Data to process:

........

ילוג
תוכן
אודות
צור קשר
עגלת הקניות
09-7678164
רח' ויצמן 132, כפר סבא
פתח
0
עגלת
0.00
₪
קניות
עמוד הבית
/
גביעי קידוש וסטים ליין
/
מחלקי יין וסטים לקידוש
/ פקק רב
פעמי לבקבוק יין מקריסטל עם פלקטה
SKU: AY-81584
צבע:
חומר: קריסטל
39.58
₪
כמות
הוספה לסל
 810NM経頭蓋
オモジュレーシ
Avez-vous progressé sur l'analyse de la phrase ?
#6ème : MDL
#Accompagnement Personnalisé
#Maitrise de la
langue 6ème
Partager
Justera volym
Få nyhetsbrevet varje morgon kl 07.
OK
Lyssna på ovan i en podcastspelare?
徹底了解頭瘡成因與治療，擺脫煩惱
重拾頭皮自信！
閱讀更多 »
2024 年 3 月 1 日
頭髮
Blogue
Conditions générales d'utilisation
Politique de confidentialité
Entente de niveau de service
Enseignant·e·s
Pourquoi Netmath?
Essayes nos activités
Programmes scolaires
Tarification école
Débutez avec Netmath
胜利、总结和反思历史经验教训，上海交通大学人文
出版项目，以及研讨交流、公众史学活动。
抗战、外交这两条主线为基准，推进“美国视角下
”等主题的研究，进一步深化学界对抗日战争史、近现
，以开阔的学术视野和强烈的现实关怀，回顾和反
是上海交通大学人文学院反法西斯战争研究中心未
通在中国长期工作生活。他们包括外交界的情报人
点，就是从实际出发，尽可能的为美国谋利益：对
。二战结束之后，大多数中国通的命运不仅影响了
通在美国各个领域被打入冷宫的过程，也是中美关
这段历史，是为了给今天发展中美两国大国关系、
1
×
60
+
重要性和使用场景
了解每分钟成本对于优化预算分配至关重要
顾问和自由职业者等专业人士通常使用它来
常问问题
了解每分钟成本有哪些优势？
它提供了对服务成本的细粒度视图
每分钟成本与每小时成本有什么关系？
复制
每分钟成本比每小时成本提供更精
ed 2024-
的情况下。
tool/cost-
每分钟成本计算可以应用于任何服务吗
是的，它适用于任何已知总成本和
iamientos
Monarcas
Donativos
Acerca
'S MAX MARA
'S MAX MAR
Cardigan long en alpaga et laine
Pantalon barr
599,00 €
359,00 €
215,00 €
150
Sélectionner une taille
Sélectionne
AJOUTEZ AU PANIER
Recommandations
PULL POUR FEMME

........

Task statement: Return every line from the records above that holds the word "Netmath".

Exercise response:
Pourquoi Netmath?
Débutez avec Netmath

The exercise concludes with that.